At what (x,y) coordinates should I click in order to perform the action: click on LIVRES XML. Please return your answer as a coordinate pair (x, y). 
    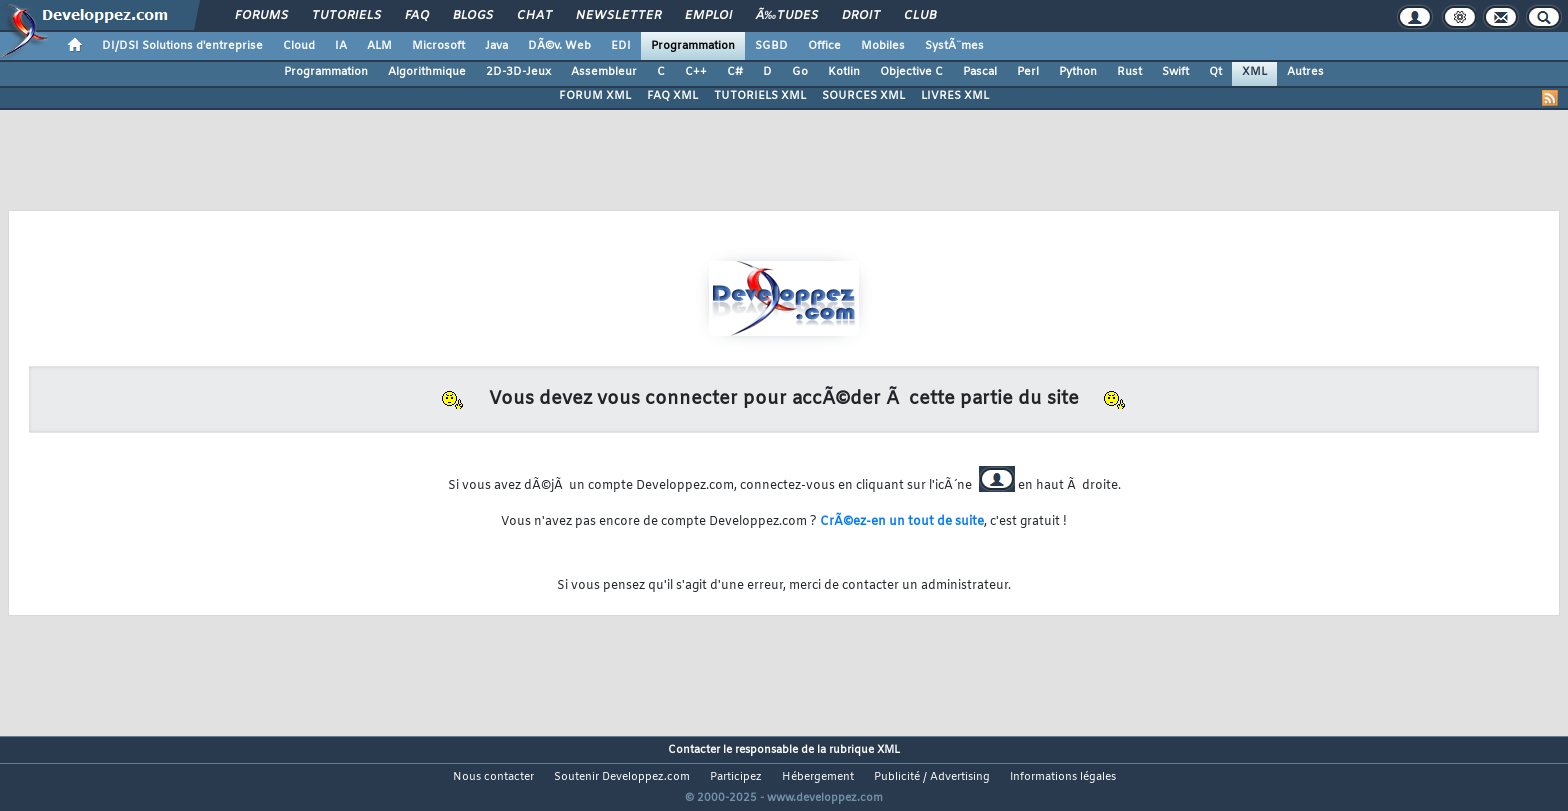
    Looking at the image, I should click on (955, 96).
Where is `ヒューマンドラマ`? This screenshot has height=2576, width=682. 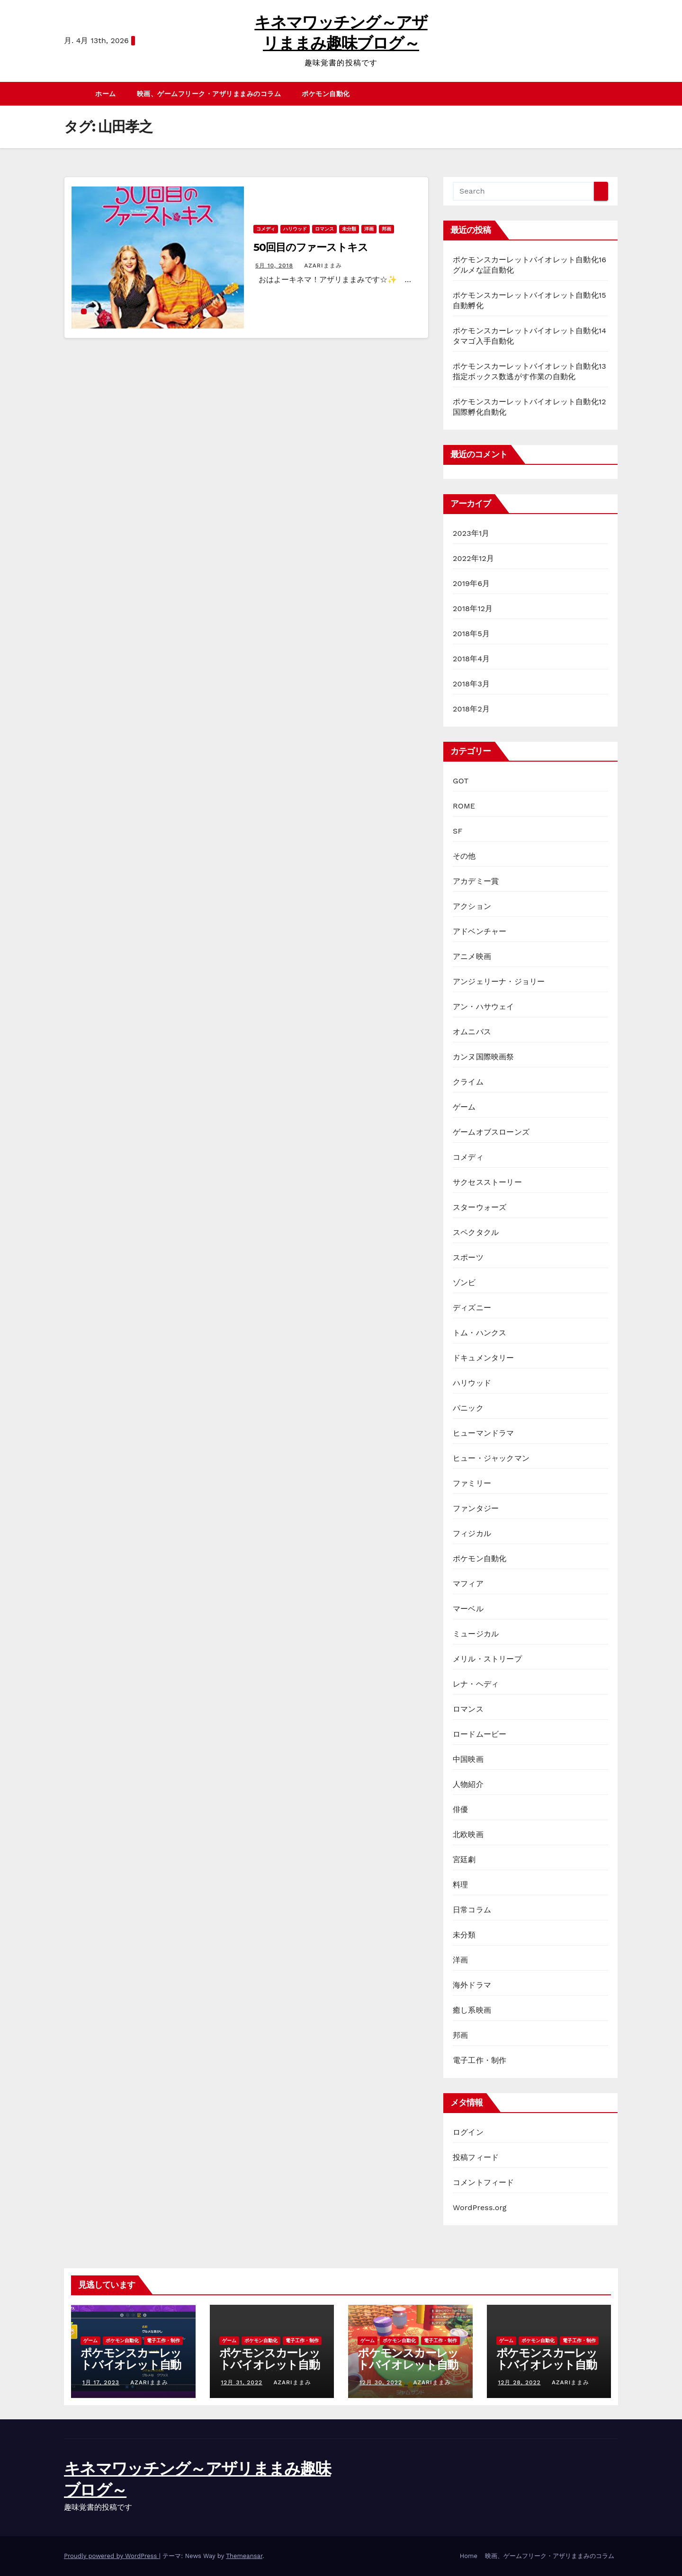
ヒューマンドラマ is located at coordinates (483, 1433).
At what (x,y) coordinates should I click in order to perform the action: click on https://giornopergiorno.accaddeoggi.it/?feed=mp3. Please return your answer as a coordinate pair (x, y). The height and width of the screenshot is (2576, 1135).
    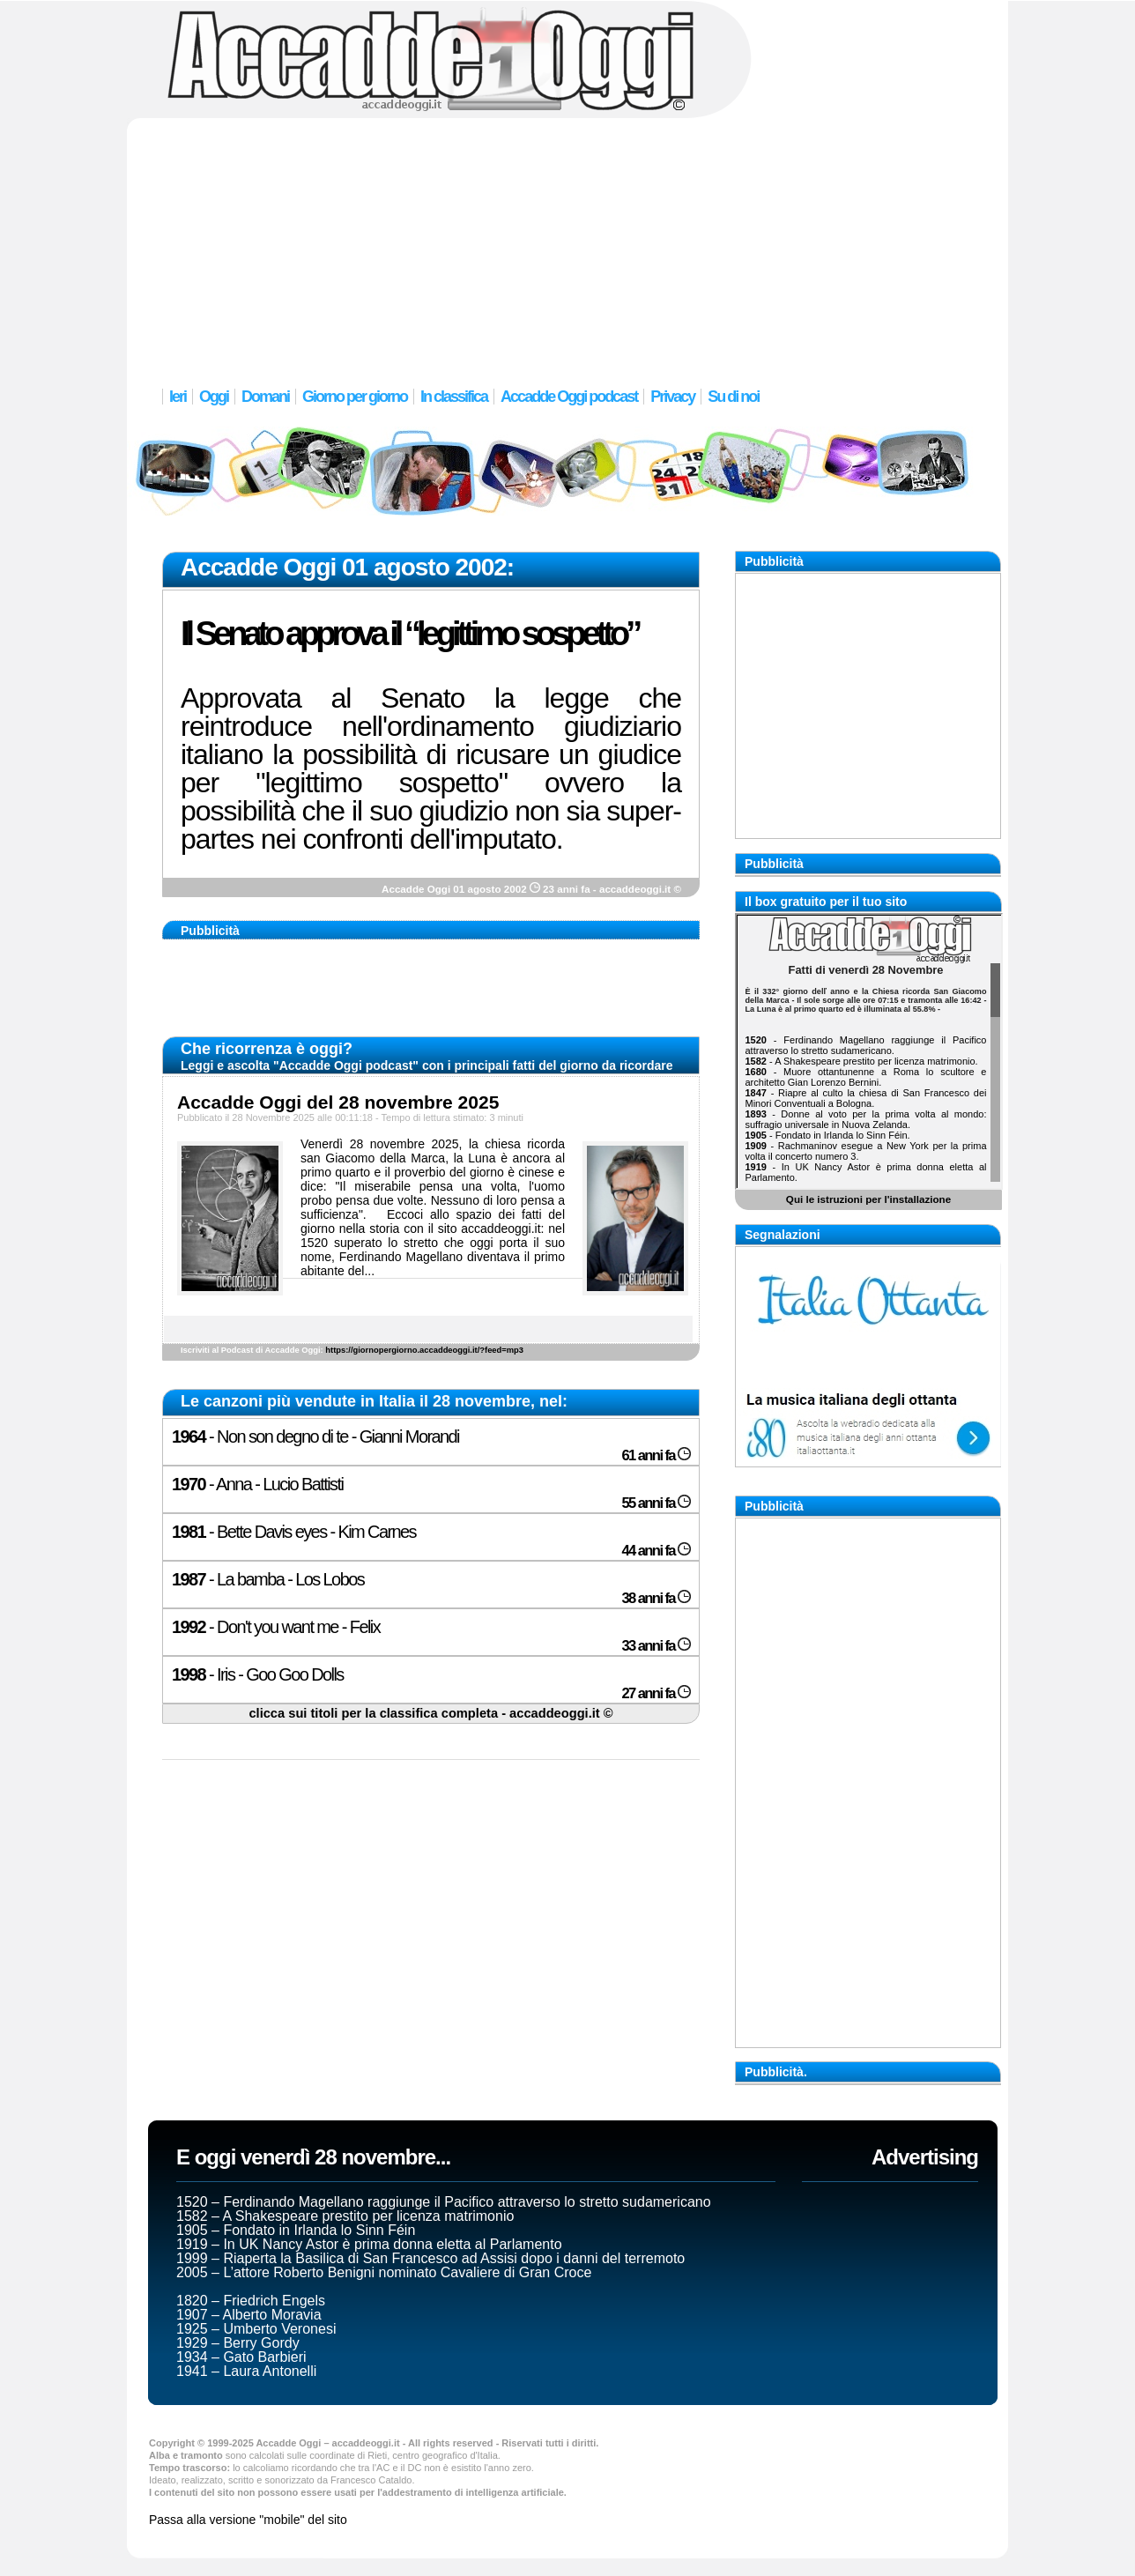
    Looking at the image, I should click on (424, 1350).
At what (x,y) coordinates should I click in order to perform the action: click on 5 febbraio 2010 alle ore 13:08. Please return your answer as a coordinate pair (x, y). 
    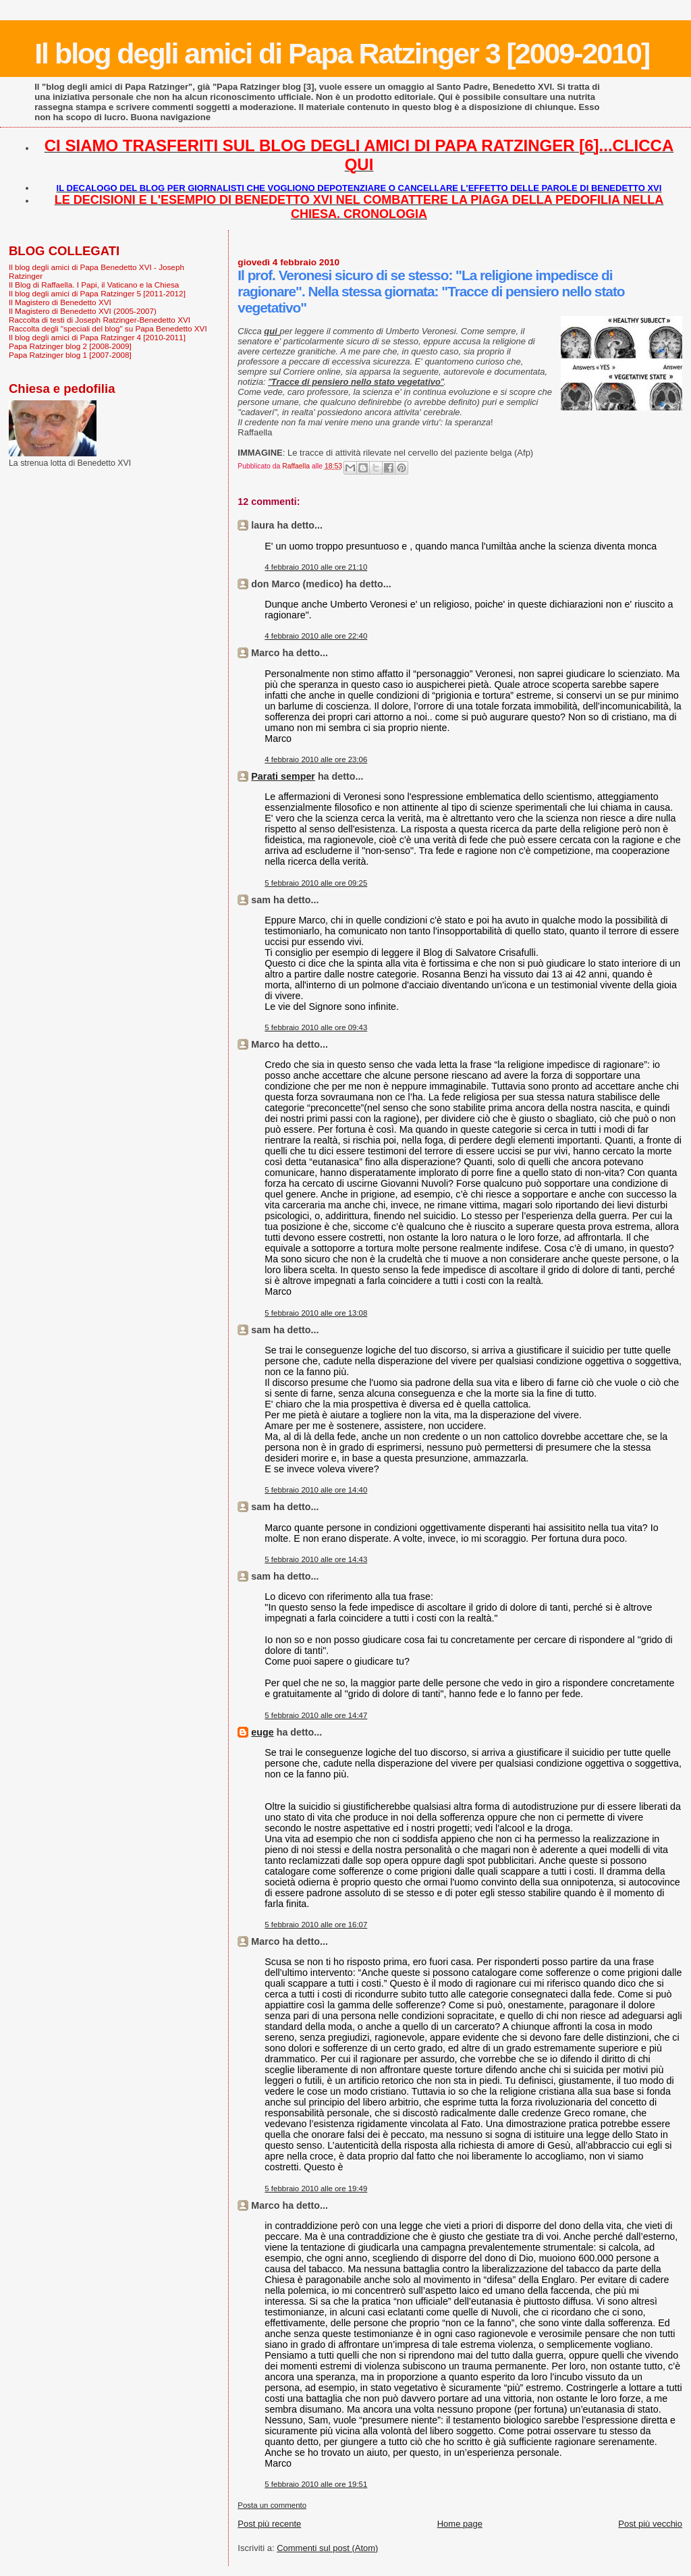
    Looking at the image, I should click on (316, 1313).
━━━━━━━━
### WORK ITEM:
Your answer should be the lines above from the one that contains "on 5 febbraio" through the last, set down exactly, with the pictures removed.

### YOUR SOLUTION:
At what (x,y) coordinates should I click in order to perform the action: click on 5 febbraio 2010 alle ore 13:08. Please return your answer as a coordinate pair (x, y). 
    Looking at the image, I should click on (316, 1313).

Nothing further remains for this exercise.